Quand je lis les nouvelles du monde, il m’arrive d’être saisi par un sentiment de découragement, et même parfois d’angoisse. Guerres, tueries, violence, abus, escroqueries… L’horizon de ma journée se trouve soudain fortement assombri par les nouvelles du monde que j’ai lues ou entendues. Il me vient parfois l’envie de fuir de ce monde et la compagnie des humains. Mais je crois que même le plus isolé, la réalité du monde me rattrapera encore. La réalité du Mal, qui assombri nos vies, et crée en nous découragement et angoisse ne peut se traiter par un simple déni. Il faut admettre et se confronter à la réalité.

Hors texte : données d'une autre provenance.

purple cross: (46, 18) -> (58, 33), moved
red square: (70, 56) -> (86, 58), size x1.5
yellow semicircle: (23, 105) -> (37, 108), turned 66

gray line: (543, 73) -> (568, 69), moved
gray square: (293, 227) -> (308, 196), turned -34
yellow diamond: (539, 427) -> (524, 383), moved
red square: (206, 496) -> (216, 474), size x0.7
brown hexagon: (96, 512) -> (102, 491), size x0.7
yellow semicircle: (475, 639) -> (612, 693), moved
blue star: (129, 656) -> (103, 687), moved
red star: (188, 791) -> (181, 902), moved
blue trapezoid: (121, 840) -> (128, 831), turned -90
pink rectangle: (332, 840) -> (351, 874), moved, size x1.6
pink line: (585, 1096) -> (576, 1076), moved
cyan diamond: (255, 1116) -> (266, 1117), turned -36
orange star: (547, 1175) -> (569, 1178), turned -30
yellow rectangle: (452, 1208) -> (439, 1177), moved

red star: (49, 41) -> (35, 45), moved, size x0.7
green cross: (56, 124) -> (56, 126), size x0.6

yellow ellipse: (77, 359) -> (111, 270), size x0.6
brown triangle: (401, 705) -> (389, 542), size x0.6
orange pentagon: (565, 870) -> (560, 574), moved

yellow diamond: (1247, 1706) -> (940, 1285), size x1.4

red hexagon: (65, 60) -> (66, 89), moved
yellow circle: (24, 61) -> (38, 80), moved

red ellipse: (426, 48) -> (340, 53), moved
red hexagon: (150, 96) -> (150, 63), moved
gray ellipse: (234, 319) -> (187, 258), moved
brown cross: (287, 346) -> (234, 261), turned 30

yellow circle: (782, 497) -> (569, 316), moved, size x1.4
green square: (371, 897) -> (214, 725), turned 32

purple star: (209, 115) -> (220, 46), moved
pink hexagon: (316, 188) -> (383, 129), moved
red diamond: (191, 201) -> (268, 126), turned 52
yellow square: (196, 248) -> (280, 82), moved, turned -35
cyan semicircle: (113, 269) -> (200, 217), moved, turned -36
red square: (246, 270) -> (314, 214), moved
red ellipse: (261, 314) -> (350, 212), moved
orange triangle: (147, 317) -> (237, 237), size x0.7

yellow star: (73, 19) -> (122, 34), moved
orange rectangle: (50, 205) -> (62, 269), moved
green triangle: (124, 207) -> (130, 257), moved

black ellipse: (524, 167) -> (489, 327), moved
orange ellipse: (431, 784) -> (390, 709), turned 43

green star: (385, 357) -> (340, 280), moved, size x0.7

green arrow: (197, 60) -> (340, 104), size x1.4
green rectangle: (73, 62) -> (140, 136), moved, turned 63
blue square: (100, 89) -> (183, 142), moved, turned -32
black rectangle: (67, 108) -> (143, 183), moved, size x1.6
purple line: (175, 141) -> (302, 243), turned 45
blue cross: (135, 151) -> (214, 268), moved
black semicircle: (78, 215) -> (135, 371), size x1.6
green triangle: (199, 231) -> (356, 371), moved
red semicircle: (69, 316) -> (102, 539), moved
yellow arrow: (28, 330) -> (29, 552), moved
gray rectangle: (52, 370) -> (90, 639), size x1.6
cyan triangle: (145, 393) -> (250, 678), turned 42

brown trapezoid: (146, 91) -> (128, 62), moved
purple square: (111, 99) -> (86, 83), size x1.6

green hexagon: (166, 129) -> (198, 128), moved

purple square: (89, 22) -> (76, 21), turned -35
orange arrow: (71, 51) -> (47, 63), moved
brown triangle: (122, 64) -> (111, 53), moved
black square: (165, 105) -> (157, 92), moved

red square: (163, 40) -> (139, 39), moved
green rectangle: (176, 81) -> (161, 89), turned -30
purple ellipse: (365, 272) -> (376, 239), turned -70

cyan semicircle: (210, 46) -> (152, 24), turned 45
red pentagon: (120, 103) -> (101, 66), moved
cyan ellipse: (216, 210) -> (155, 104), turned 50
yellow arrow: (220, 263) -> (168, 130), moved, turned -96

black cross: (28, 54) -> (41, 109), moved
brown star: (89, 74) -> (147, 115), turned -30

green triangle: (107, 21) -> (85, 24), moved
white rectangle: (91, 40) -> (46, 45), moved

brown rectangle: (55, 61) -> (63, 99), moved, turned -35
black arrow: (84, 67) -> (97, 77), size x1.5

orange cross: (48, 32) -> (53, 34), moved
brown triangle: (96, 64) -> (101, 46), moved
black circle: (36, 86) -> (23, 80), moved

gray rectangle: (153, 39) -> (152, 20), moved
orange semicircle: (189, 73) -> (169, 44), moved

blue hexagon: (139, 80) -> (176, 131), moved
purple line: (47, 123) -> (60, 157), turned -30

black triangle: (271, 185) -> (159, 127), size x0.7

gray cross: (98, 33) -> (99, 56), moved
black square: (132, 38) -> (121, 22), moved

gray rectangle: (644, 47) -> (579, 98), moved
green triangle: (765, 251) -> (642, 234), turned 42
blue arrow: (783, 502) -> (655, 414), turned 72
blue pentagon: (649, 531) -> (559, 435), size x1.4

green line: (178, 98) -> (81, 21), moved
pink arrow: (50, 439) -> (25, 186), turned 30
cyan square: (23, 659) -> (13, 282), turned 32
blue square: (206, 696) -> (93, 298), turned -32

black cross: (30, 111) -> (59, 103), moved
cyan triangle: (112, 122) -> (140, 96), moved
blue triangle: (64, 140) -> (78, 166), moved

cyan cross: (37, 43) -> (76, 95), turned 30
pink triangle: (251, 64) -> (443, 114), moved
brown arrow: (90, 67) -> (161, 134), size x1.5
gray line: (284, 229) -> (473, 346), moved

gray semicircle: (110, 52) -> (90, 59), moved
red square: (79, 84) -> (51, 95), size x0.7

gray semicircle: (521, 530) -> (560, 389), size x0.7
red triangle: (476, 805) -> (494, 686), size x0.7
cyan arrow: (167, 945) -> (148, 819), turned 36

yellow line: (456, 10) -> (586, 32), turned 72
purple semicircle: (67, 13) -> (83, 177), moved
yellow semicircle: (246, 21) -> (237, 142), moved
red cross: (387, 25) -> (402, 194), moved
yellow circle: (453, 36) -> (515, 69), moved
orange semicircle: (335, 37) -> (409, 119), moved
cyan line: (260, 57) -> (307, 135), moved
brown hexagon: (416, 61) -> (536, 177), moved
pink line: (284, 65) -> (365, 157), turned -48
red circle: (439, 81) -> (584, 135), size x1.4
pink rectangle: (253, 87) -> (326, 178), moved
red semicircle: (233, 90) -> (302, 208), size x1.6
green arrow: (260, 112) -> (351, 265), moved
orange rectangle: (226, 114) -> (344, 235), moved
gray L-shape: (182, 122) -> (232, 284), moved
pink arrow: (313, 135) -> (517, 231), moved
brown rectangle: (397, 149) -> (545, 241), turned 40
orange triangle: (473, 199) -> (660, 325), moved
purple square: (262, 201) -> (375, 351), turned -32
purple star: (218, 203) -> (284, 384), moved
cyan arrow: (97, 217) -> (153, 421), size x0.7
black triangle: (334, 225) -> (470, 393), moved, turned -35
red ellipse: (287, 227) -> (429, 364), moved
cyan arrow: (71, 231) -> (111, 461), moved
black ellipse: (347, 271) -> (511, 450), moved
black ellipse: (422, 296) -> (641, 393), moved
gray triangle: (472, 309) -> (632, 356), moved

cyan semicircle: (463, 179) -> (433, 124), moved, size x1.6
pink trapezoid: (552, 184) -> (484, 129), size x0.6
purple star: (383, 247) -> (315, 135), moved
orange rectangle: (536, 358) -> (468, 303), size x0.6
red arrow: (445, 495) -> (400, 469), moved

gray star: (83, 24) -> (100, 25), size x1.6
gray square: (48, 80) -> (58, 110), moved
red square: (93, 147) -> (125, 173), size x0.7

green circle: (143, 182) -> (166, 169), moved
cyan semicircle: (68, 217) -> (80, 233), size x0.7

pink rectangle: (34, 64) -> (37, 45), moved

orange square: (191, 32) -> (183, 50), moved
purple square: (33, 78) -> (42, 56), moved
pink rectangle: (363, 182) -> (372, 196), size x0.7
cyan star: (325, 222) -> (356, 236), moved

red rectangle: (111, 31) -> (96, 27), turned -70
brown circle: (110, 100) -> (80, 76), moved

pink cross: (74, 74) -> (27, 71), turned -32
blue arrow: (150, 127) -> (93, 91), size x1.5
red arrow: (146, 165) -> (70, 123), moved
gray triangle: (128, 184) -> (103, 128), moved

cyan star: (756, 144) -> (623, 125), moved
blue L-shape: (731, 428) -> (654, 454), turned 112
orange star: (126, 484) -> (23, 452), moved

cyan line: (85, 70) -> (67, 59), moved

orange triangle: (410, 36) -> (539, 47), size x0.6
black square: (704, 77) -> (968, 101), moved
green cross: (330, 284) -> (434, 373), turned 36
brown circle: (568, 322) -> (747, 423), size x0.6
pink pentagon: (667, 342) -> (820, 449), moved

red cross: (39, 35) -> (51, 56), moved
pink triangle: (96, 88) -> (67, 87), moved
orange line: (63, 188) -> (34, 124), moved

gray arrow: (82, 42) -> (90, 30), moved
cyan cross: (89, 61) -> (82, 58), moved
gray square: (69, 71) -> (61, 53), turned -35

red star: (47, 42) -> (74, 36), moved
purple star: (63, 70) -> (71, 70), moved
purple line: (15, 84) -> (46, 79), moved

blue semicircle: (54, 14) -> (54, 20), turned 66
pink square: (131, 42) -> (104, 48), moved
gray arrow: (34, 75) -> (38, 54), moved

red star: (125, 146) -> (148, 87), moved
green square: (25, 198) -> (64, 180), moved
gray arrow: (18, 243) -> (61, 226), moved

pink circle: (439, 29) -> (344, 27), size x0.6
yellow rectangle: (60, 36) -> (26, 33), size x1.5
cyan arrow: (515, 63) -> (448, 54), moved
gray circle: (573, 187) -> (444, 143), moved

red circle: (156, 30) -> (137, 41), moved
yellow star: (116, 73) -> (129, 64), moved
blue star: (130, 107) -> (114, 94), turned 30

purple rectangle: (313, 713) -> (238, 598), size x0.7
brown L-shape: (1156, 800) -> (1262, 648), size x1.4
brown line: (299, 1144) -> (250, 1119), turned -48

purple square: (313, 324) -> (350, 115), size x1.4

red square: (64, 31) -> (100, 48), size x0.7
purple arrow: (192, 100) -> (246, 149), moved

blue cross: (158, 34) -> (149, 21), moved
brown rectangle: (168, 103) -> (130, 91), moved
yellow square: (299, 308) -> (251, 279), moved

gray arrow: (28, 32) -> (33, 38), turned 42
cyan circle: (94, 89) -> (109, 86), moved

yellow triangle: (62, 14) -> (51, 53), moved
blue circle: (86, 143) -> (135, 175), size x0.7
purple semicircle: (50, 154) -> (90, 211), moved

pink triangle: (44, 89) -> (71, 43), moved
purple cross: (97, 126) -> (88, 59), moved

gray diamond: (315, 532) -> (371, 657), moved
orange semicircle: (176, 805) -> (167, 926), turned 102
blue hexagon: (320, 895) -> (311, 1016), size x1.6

Les textes bibliques que nous avons entendus nous invitent à plusieurs attitudes qui ne sont pas forcément contradictoires. Tous ont un point commun : ils nous rappellent que nous ne sommes pas éternels, mais que nous ne sommes que de passage sur cette terre. L’épître aux Hébreux rappelle que notre vie est un passage temporaire que nous faisons sur terre. Nous sommes des étrangers et des voyageurs, nous aspirons à notre véritable patrie qui est celle des cieux. Mais n’est-ce pas irresponsable d’affirmer cela ? Est-ce que cela ne pousse pas à considérer toute chose avec détachement ? Après moi le déluge.  Quelle implication de ma responsabilité si je ne suis ici qu’un étranger et un voyageur ? Suis-je vraiment concerné par ce qui se passe autour de moi, ou pour les autres ?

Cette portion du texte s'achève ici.